• Paid to a listed country CFC

    Attention

    Warning:

    This information may not apply to the current year. Check the content carefully to ensure it is applicable to your circumstances.

    End of attention

    The general rule is that section 458 will include a share of a dividend in your assessable income where a non-portfolio dividend is paid from an unlisted country CFC to a listed country CFC and you are an attributable taxpayer in relation to both CFCs. To work out the amount to include in your assessable income, you will need to know your attribution percentage in the listed country CFC receiving the dividend.

    There is an exception to the general rule if a listed country taxes the dividend at its normal company tax rate. In this case, the dividend will not be attributed to you. To qualify for the exemption the dividend must be subject to tax in the listed country at the same rate as, or at a higher rate than, the rate of tax that applies to non-dividend income of a company resident in that country. The tax law of the listed country should not provide any credit, rebate or other concession in respect of the dividend other than for foreign tax payable in another country.

    The dividend will also qualify for the exemption if it was exempt from tax in a broad-exemption listed country because it was paid from income previously attributed in that country under an accruals tax law and it was subject to tax at or above the country's normal company tax rate.

    This image illustrates the situation described above.

    The attributable dividend is reduced by the exempting profits percentage of the dividend if:

    • you are a resident company with a non-portfolio interest in both CFCs at the time the dividend is paid
    • the CFC receiving the dividend has a non-portfolio interest in the paying CFC
    • both CFCs are in a non-portfolio group with you - that is, each company in the group must have a non-portfolio interest in the company in the tier immediately below it.

    Apply your attribution account percentage in the CFC that received the dividend to the balance of the dividend. Take away from this amount an attribution debit or a FIF attribution debit that arose at the time the dividend was paid.
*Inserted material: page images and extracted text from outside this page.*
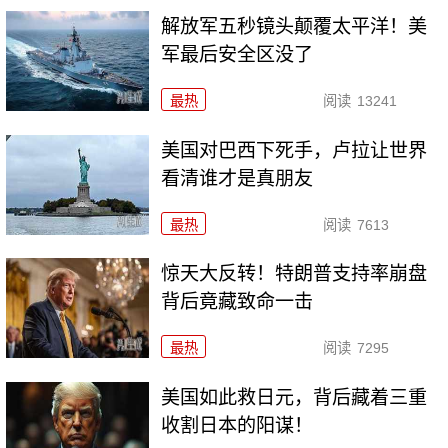
解放军五秒镜头颠覆太平洋！美
军最后安全区没了
最热
阅读
13241
美国对巴西下死手，卢拉让世界
看清谁才是真朋友
最热
阅读
7613
惊天大反转！特朗普支持率崩盘
背后竟藏致命一击
最热
阅读
7295
美国如此救日元，背后藏着三重
收割日本的阳谋！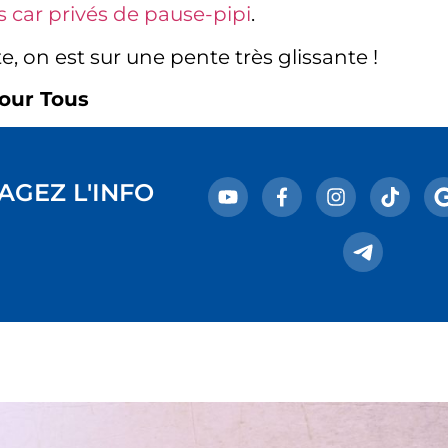
 car privés de pause-pipi
.
, on est sur une pente très glissante !
our Tous
AGEZ L'INFO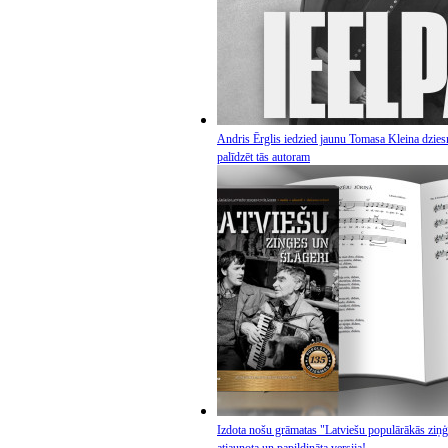
Andris Ērglis iedzied jaunu Tomasa Kleina dzies
palīdzēt tās autoram
Izdota nošu grāmatas "Latviešu populārākās ziņģ
atjaunota un papildināta versija!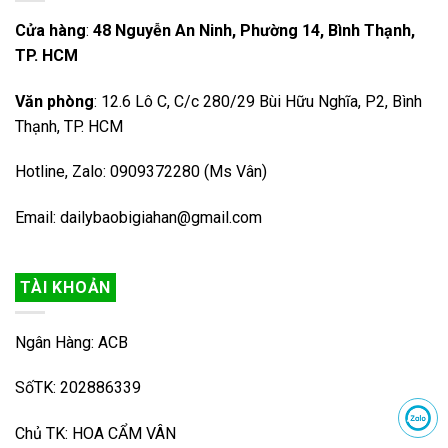
Cửa hàng
:
48 Nguyễn An Ninh, Phường 14, Bình Thạnh,
TP. HCM
Văn phòng
: 12.6 Lô C, C/c 280/29 Bùi Hữu Nghĩa, P2, Bình
Thạnh, TP. HCM
Hotline, Zalo: 0909372280 (Ms Vân)
Email: dailybaobigiahan@gmail.com
TÀI KHOẢN
Ngân Hàng: ACB
SốTK: 202886339
Chủ TK: HOA CẨM VÂN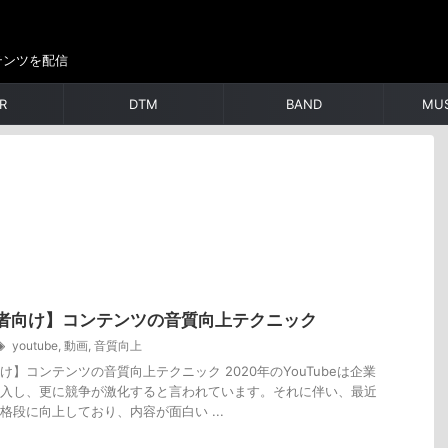
テンツを配信
R
DTM
BAND
MUS
者向け】コンテンツの音質向上テクニック
youtube
,
動画
,
音質向上
け】コンテンツの音質向上テクニック 2020年のYouTubeは企業
入し、更に競争が激化すると言われています。それに伴い、最近
格段に向上しており、内容が面白い ...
    You must include the remaining amount in your assessable income.

    Example 13
    Reduction for exempting profits

    Ausco has an interest of 75% in a listed country subsidiary, CFC1. CFC1 has a wholly owned subsidiary, CFC2, in an unlisted country.

    On 1 November 2003, CFC2 paid a non-portfolio dividend of $15,000 from its distributable profits. The distributable profits on that date comprised $20,000 exempting profits and $10,000 other profits. None of these profits had been attributed to Ausco. The dividend was not taxed in the listed country at its normal company tax rate.
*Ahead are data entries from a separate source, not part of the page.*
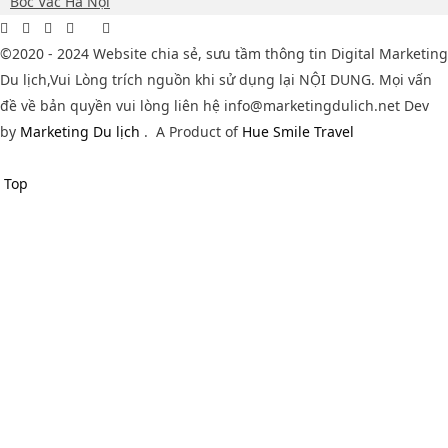
Bốc Vác Hà Nội
©2020 - 2024 Website chia sẻ, sưu tầm thông tin Digital Marketing
Du lịch,Vui Lòng trích nguồn khi sử dụng lại NỘI DUNG. Mọi vấn
đề về bản quyền vui lòng liên hệ info@marketingdulich.net Dev
by
Marketing Du lịch
.
A Product of
Hue Smile Travel
Top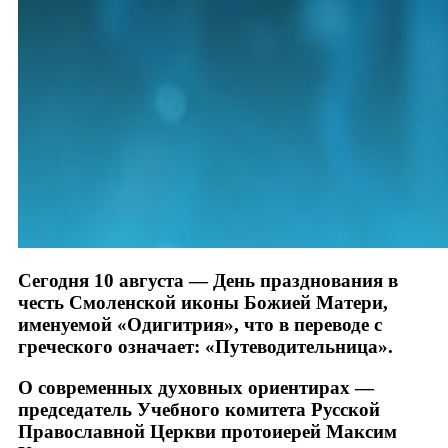
Сегодня 10 августа — День празднования в
честь Смоленской иконы Божией Матери,
именуемой «Одигитрия», что в переводе с
греческого означает: «Путеводительница».
О современных духовных ориентирах —
председатель Учебного комитета Русской
Православной Церкви протоиерей Максим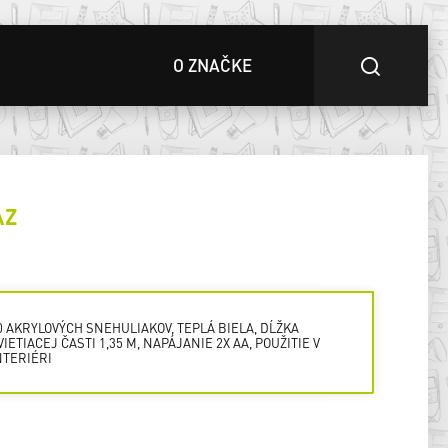
O ZNAČKE
AZ
0 AKRYLOVÝCH SNEHULIAKOV, TEPLÁ BIELA, DĹŽKA
VIETIACEJ ČASTI 1,35 M, NAPÁJANIE 2X AA, POUŽITIE V
NTERIÉRI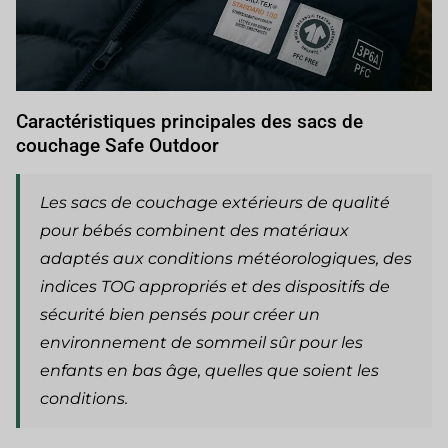
Caractéristiques principales des sacs de
couchage Safe Outdoor
Les sacs de couchage extérieurs de qualité
pour bébés combinent des matériaux
adaptés aux conditions météorologiques, des
indices TOG appropriés et des dispositifs de
sécurité bien pensés pour créer un
environnement de sommeil sûr pour les
enfants en bas âge, quelles que soient les
conditions.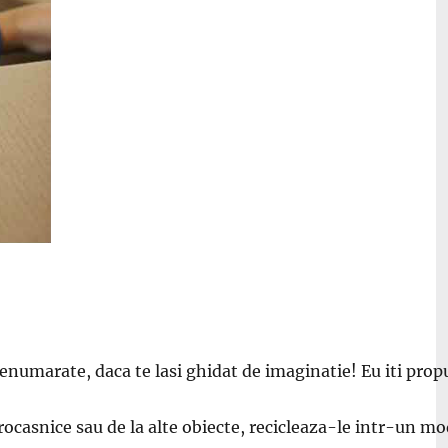
nenumarate, daca te lasi ghidat de imaginatie! Eu iti propu
ctrocasnice sau de la alte obiecte, recicleaza-le intr-un m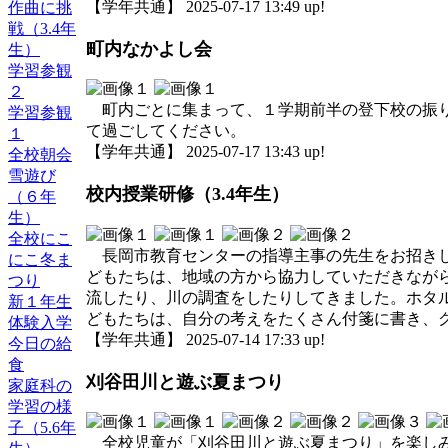
【学年共通】 2025-07-17 13:49 up!
作曲に挑
戦（3.4年
町内なかよし会
生）
学習参観
２
町内ごとに集まって、１学期前半の登下校の振り
学習参観
て過ごしてください。
１
【学年共通】 2025-07-17 13:43 up!
全校朝会
雪遊び
校内授業研修（3.4年生）
（６年
生）
全校にこ
長岡市教育センターの指導主事の先生をお招きし、
にこ冬ま
どもたちは、地域の方から協力していただきなが
つり
流したり、川の調査をしたりしてきました。ホタ
新１年生
どもたちは、自分の考えをたくさん付箋に書き、
体験入学
【学年共通】 2025-07-14 17:33 up!
今日の給
食
刈谷田川と遊ぶ夏まつり
家庭科の
学習の様
子（5.6年
全校児童が「刈谷田川と遊ぶ夏まつり」を楽しみ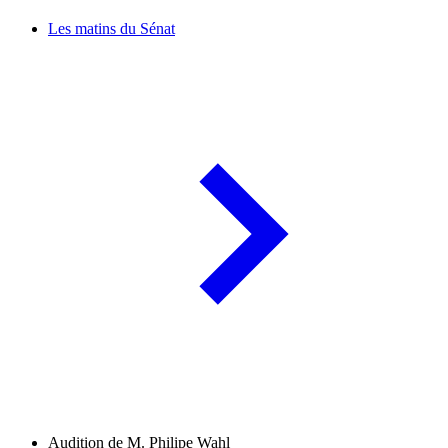
Les matins du Sénat
Audition de M. Philipe Wahl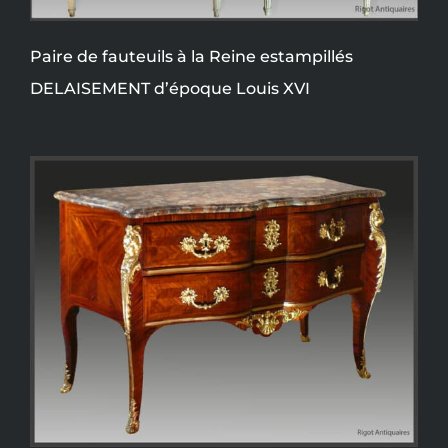
Paire de fauteuils à la Reine estampillés
DELAISEMENT d’époque Louis XVI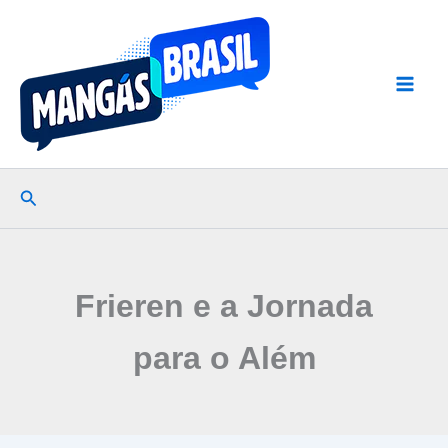
Ir
para
o
conteúdo
Pesquisar
Frieren e a Jornada
para o Além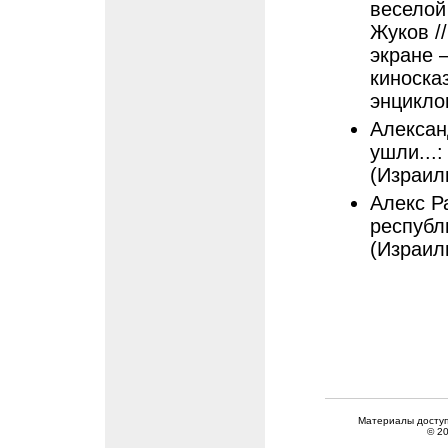
веселой
Жуков /
экране 
киноска
энциклоп
Алексан
ушли...:
(Израиль
Алекс Р
республ
(Израиль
    The amount that Ausco included in its assessable income for 2003-04 is worked out as follows:

    Dividend paid by CFC2

    $15,000

    deduct the exempting profits part of the dividend

     

    20,000
    30,000

    X $15,000

    $10,000

     

    $5,000

    Ausco's interest in CFC1
    75% of $5,000

    $3,750

    $3,750 was included in assessable income. This amount is increased by the amount of a foreign tax credit that can be claimed under section 160AFCC.

    Example 14
    Reduction for an attribution debit

    The facts are the same as in the previous example except that Ausco was attributed a part of the income of CFC2 and had an attribution surplus of $1,000 for CFC2 at the time the dividend was paid.

    In this case, the amount of $3,750 that was to be included in Ausco's assessable income is further reduced by the attribution debit that arose in the attribution account for CFC2 when CFC2 paid the dividend.
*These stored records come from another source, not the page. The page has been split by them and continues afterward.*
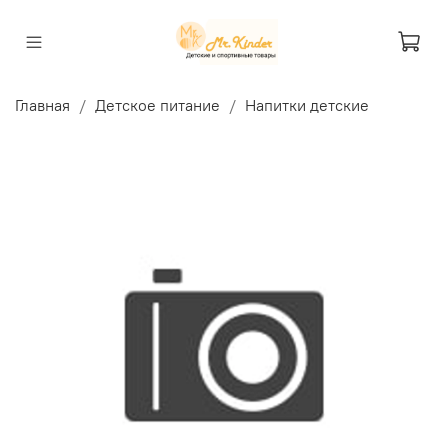
Главная
Детское питание
Напитки детские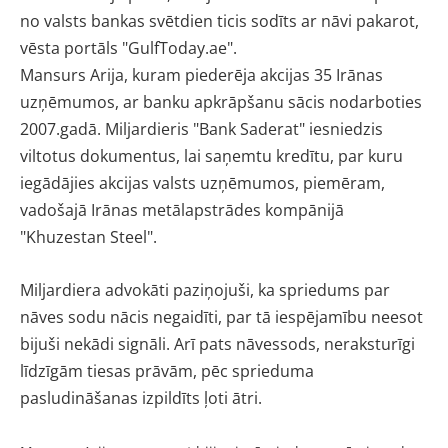
no valsts bankas svētdien ticis sodīts ar nāvi pakarot,
vēsta portāls "GulfToday.ae".
Mansurs Arija, kuram piederēja akcijas 35 Irānas
uzņēmumos, ar banku apkrāpšanu sācis nodarboties
2007.gadā. Miljardieris "Bank Saderat" iesniedzis
viltotus dokumentus, lai saņemtu kredītu, par kuru
iegādājies akcijas valsts uzņēmumos, piemēram,
vadošajā Irānas metālapstrādes kompānijā
"Khuzestan Steel".
Miljardiera advokāti paziņojuši, ka spriedums par
nāves sodu nācis negaidīti, par tā iespējamību neesot
bijuši nekādi signāli. Arī pats nāvessods, neraksturīgi
līdzīgām tiesas prāvām, pēc sprieduma
pasludināšanas izpildīts ļoti ātri.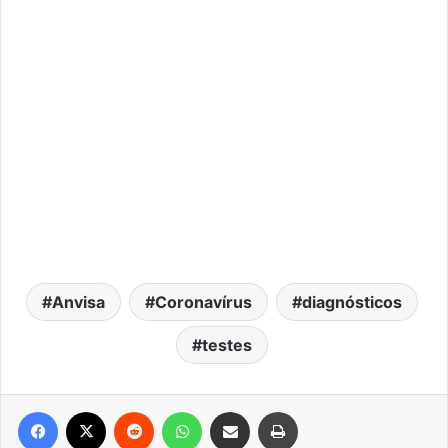
Anvisa
Coronavírus
diagnósticos
testes
Facebook
X
Reddit
WhatsApp
Compartilhar via e-mail
Imprimir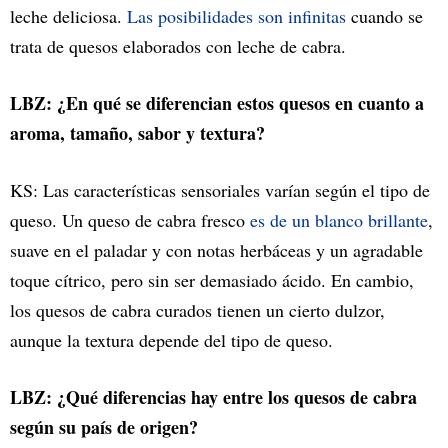
leche deliciosa.
Las posibilidades son infinitas
cuando se
trata de quesos elaborados con leche de cabra.
LBZ: ¿En qué se diferencian estos quesos en cuanto a
aroma, tamaño, sabor y textura?
KS: Las características sensoriales varían según el tipo de
queso. Un queso de cabra fresco
es de un blanco brillante
,
suave en el paladar y con notas herbáceas y un agradable
toque cítrico, pero sin ser demasiado ácido. En cambio,
los quesos de cabra curados tienen un cierto dulzor,
aunque la textura depende del tipo de queso.
LBZ: ¿Qué diferencias hay entre los quesos de cabra
según su país de origen?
    Since the attribution debit cannot be more than the attribution surplus, the attribution debit was the lesser of:

    • the attribution surplus - $1,000, or
    • Ausco's attribution account interest in the dividend paid by CFC2 multiplied by the dividend that was not paid out of exempting profits - that is:
      75% x $5,000 = $3,750
     

    This means that the attribution debit was $1,000. The amount included in the assessable income of Ausco will be:

    the amount in Example 13

    $3,750

    deduct attribution debit

    $1,000

    amount included in assessable income

    $2,750

    This amount is increased by the amount of a foreign tax credit that can be claimed under section 160AFCC.